[Task to complete] Spot each line in the data below containing "yang" and copy it.

Stored data entries

......

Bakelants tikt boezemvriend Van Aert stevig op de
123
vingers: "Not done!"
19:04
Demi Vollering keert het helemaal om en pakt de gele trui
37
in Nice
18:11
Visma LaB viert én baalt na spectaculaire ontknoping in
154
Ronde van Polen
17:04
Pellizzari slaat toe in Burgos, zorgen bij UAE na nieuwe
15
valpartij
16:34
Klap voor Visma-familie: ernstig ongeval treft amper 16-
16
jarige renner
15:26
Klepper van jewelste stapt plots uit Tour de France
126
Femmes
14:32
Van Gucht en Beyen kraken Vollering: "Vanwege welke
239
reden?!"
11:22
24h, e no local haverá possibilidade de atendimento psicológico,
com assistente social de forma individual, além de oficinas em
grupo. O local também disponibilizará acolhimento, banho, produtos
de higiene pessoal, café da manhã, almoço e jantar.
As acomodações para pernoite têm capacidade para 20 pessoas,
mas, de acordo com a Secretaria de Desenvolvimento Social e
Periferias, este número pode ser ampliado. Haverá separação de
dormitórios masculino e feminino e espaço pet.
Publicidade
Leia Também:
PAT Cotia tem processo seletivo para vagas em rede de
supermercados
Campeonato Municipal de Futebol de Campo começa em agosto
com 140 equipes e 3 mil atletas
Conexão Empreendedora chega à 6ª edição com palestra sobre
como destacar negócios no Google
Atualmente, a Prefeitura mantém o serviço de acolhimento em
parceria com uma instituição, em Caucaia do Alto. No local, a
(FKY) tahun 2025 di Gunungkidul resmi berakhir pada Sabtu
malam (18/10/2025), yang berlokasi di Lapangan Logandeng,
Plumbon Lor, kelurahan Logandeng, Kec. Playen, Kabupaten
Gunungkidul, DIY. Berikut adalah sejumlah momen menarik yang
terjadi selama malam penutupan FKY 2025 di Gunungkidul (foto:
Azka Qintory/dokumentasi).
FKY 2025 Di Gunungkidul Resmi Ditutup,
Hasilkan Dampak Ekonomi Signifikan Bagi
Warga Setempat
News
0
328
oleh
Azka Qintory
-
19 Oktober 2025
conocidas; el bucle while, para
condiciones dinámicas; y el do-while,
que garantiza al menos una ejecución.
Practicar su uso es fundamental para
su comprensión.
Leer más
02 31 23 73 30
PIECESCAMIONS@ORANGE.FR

......

[Solved problem]
malam (18/10/2025), yang berlokasi di Lapangan Logandeng,
Gunungkidul, DIY. Berikut adalah sejumlah momen menarik yang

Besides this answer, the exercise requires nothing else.